Weil es bislang keine antithrombogene Polymeroberfläche gibt, wurde das Konzept entwickelt, vor der Implantation auf dem Kunststoff körpereigene Endothelzellen dauerhaft anzusiedeln. Dazu muß dessen Oberfläche in mehreren Schritten verändert werden. Um die nötigen festen Bindungen mit sehr spezifischen Molekülen zu erzielen, geht man naßchemisch vor. Als Trägerpolymer wurde eigens ein Polyurethan entwickelt, das geeignete funktionelle Gruppen zur Ankopplung eines Abstandshaltermoleküls (Spacer genannt) enthält.
Ein solches Molekül verbindet dann das Polymer und eine Substanz, welche die Zellhaftung ermöglicht (Bild 2). Dafür kommt insbesondere das Fibronectin in Betracht, ein Protein, das im Körper unter anderem die Wechselwirkung der Gefäßinnenhautzellen mit ihrer natürlichen Wachstumsunterlage vermittelt. Es reicht auch, lediglich die kurze Kette von Aminosäuren des Proteins, die für diese Zelladhäsion verantwortlich ist (die Peptidsequenz Glycin-Arginin-Glycin-Asparaginsäure-Serin), an die Abstandshalter zu binden. Das Fibronectin oder das Peptid bildet dabei einen Anker, an den Endothelzellen zumindest in der Zell- kultur andocken, ohne ihre Gestalt zu verändern.
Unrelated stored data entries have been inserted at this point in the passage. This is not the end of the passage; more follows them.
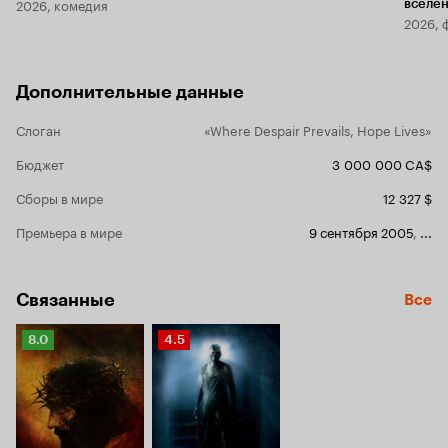
2026, комедия
вселе
2026, 
Дополнительные данные
Слоган
«Where Despair Prevails, Hope Lives»
Бюджет
3 000 000 CA$
Сборы в мире
12 327 $
Премьера в мире
9 сентября 2005
,
...
Связанные
Все
Рейтинг
Рейтинг
8.0
4.5
Кинопоиска
Кинопоиска
8.0
4.5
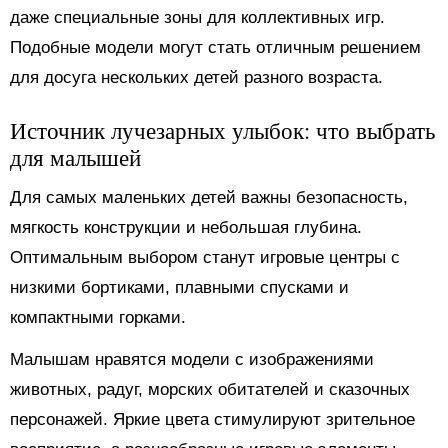
даже специальные зоны для коллективных игр.
Подобные модели могут стать отличным решением
для досуга нескольких детей разного возраста.
Источник лучезарных улыбок: что выбрать
для малышей
Для самых маленьких детей важны безопасность,
мягкость конструкции и небольшая глубина.
Оптимальным выбором станут игровые центры с
низкими бортиками, плавными спусками и
компактными горками.
Малышам нравятся модели с изображениями
животных, радуг, морских обитателей и сказочных
персонажей. Яркие цвета стимулируют зрительное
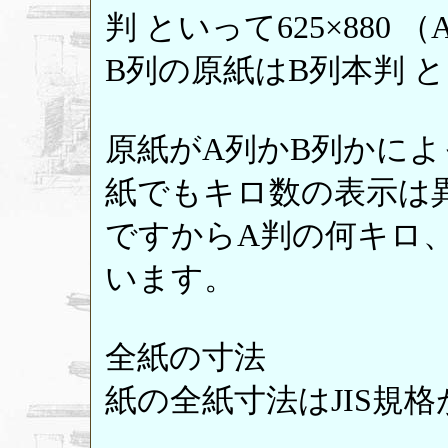
判 といって625×880 （
B列の原紙はB列本判 とい
原紙がA列かB列かに
紙でもキロ数の表示は
ですからA判の何キロ
います。
全紙の寸法
紙の全紙寸法はJIS規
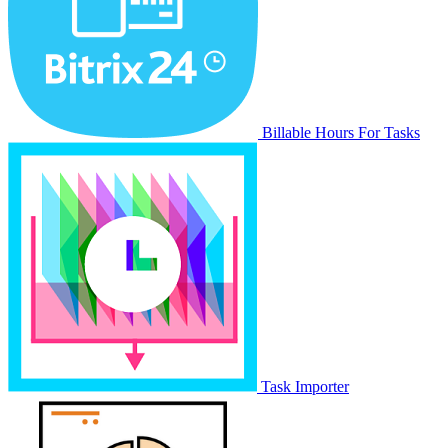
Billable Hours For Tasks
Task Importer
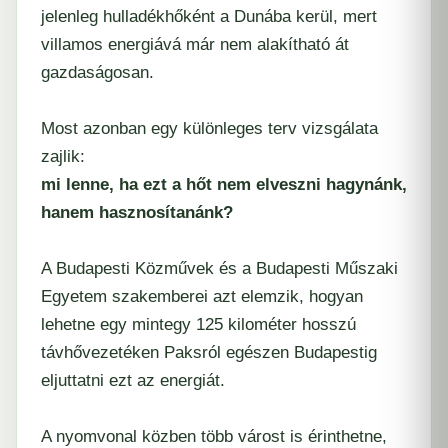
jelenleg hulladékhőként a Dunába kerül, mert
villamos energiává már nem alakítható át
gazdaságosan.
Most azonban egy különleges terv vizsgálata
zajlik:
mi lenne, ha ezt a hőt nem elveszni hagynánk,
hanem hasznosítanánk?
A Budapesti Közművek és a Budapesti Műszaki
Egyetem szakemberei azt elemzik, hogyan
lehetne egy mintegy 125 kilométer hosszú
távhővezetéken Paksról egészen Budapestig
eljuttatni ezt az energiát.
A nyomvonal közben több várost is érinthetne,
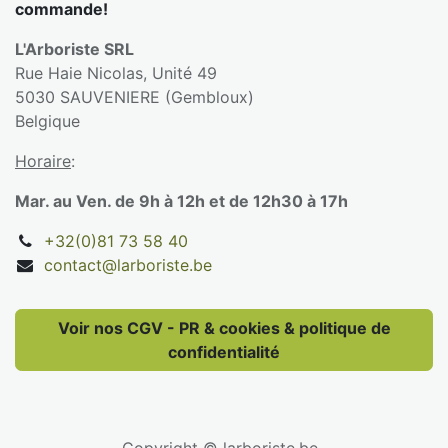
commande!
L'Arboriste SRL
Rue Haie Nicolas, Unité 49
5030 SAUVENIERE (Gembloux)
Belgique
Horaire
:
Mar. au Ven. de 9h à 12h et de 12h30 à 17h
+32(0)81 73 58 40
contact@larboriste.be
Voir nos CGV - PR & cookies & politique de
confidentialité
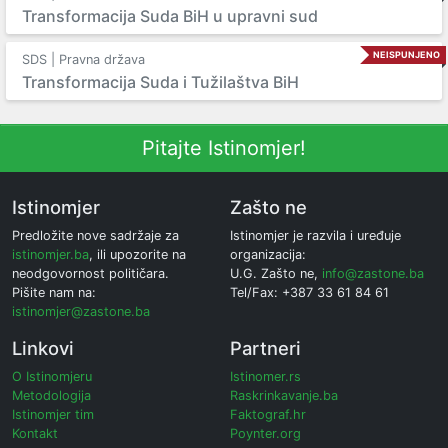
Transformacija Suda BiH u upravni sud
NEISPUNJENO
SDS | Pravna država
Transformacija Suda i Tužilaštva BiH
Pitajte Istinomjer!
Istinomjer
Zašto ne
Predložite nove sadržaje za
Istinomjer je razvila i uređuje
istinomjer.ba
, ili upozorite na
organizacija:
neodgovornost političara.
U.G. Zašto ne,
info@zastone.ba
Pišite nam na:
Tel/Fax: +387 33 61 84 61
istinomjer@zastone.ba
Linkovi
Partneri
O Istinomjeru
Istinomer.rs
Metodologija
Raskrinkavanje.ba
Istinomjer tim
Faktograf.hr
Kontakt
Poynter.org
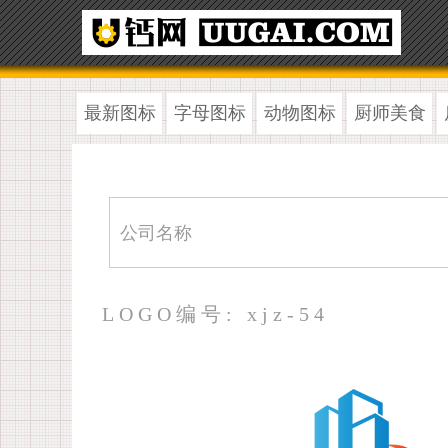
最新图标
字母图标
动物图标
厨师美食
LOGO编号: xjz-54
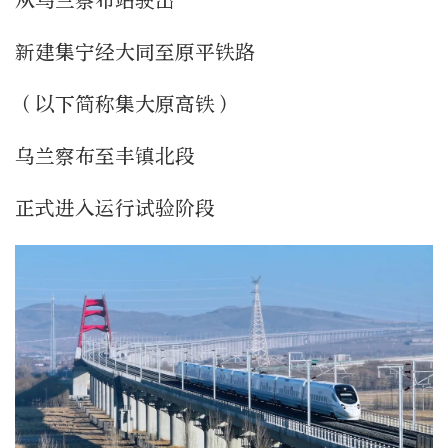
从乌兰察布站驶出
新建集宁经大同至原平铁路
（以下简称集大原高铁）
乌兰察布至丰镇北段
正式进入运行试验阶段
Auf diese Weise sollte sich ein künstliches Gefäß mit einer natürlichen Zellschicht auskleiden lassen, um Bio- und Blutkompatibilität herzustellen. Der Einsatz solcher Hybrid-Blutgefäße beim Menschen wird derzeit vorbereitet. Das Prinzip läßt sich sowohl auf andere Trägerpolymere als auch auf andere Zelltypen übertragen. So wird man wohl künftig mit spezifischen Zellen als Auskleidung synthetischer Substrate sogar Hybrid-Organe mit den Funktionen von Bauchspeicheldrüse, Leber und Niere entwickeln.
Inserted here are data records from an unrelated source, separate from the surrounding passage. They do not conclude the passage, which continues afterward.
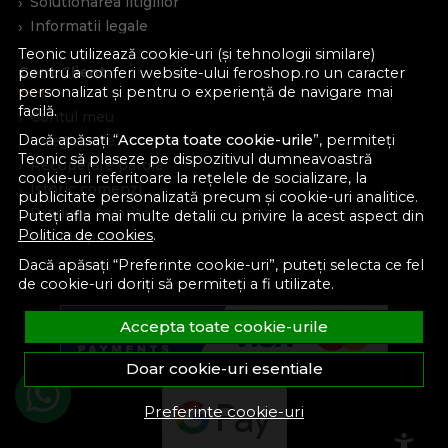
Solutionarea litigiilor
Informatii legale
Teonic utilizează cookie-uri (și tehnologii similare)
Cont Client
pentru a conferi website-ului feroshop.ro un caracter
personalizat și pentru o experiență de navigare mai
facilă.
Contul meu
Dacă apăsați “
Accepta toate cookie-urile
”, permiteți
Inregistrare
Teonic să plaseze pe dispozitivul dumneavoastră
Recuperare parola
cookie-uri referitoare la rețelele de socializare, la
Istoric comenzi
publicitate personalizată precum și cookie-uri analitice.
Produse favorite
Puteți afla mai multe detalii cu privire la acest aspect din
Politica de cookies
.
Devino partener
Dacă apăsați “Preferinte cookie-uri”, puteți selecta ce fel
de cookie-uri doriți să permiteți a fi utilizate.
Accepta toate cookie-urile
Doar cookie-uri esentiale
Preferinte cookie-uri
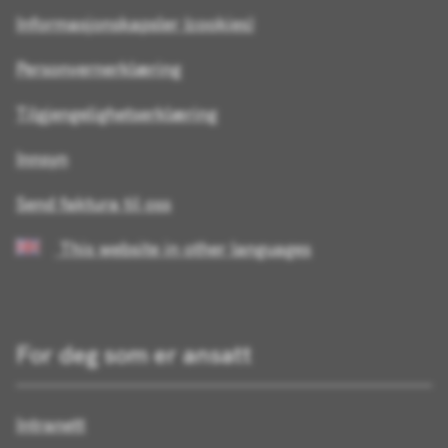
Informasjonskapsler (cookies)
Personvernerklæring
Tilgjengelighetserklæring
Innsyn
Send faktura til oss
This website in other languages
For deg som er ansatt
Intranett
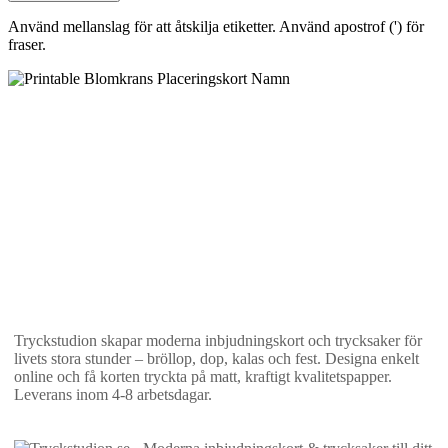
Använd mellanslag för att åtskilja etiketter. Använd apostrof (') för
fraser.
Tryckstudion skapar moderna inbjudningskort och trycksaker för
livets stora stunder – bröllop, dop, kalas och fest. Designa enkelt
online och få korten tryckta på matt, kraftigt kvalitetspapper.
Leverans inom 4-8 arbetsdagar.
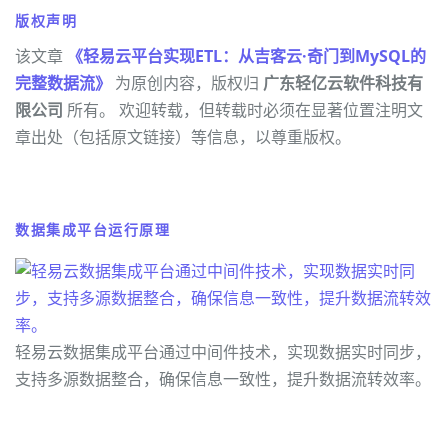
版权声明
该文章
《轻易云平台实现ETL：从吉客云·奇门到MySQL的
完整数据流》
为原创内容，版权归
广东轻亿云软件科技有
限公司
所有。 欢迎转载，但转载时必须在显著位置注明文
章出处（包括原文链接）等信息，以尊重版权。
数据集成平台运行原理
轻易云数据集成平台通过中间件技术，实现数据实时同步，
支持多源数据整合，确保信息一致性，提升数据流转效率。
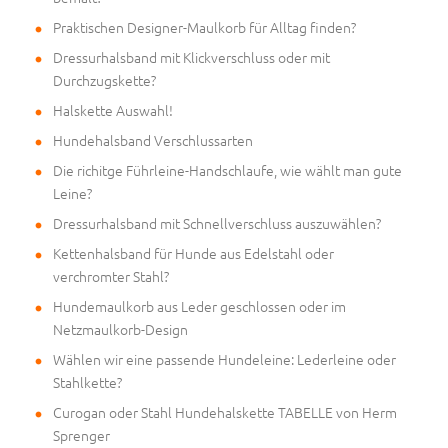
Praktischen Designer-Maulkorb für Alltag finden?
Dressurhalsband mit Klickverschluss oder mit
Durchzugskette?
Halskette Auswahl!
Hundehalsband Verschlussarten
Die richitge Führleine-Handschlaufe, wie wählt man gute
Leine?
Dressurhalsband mit Schnellverschluss auszuwählen?
Kettenhalsband für Hunde aus Edelstahl oder
verchromter Stahl?
Hundemaulkorb aus Leder geschlossen oder im
Netzmaulkorb-Design
Wählen wir eine passende Hundeleine: Lederleine oder
Stahlkette?
Curogan oder Stahl Hundehalskette TABELLE von Herm
Sprenger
Je nach Zweck und Anwendung eines Kunststoff-Implantats wird man die Oberfläche naßchemisch oder mittels Plasma modifizieren. Auch Kombinationen sind möglich. So läßt sich eine Polymeroberfläche durch die reaktiven Plasmateilchen aktivieren und somit seine Bindungsbereitschaft erhöhen; die anschließende Ankopplung funktioneller Moleküle bewirkt man dann mit den spezifischeren chemischen Verfahren.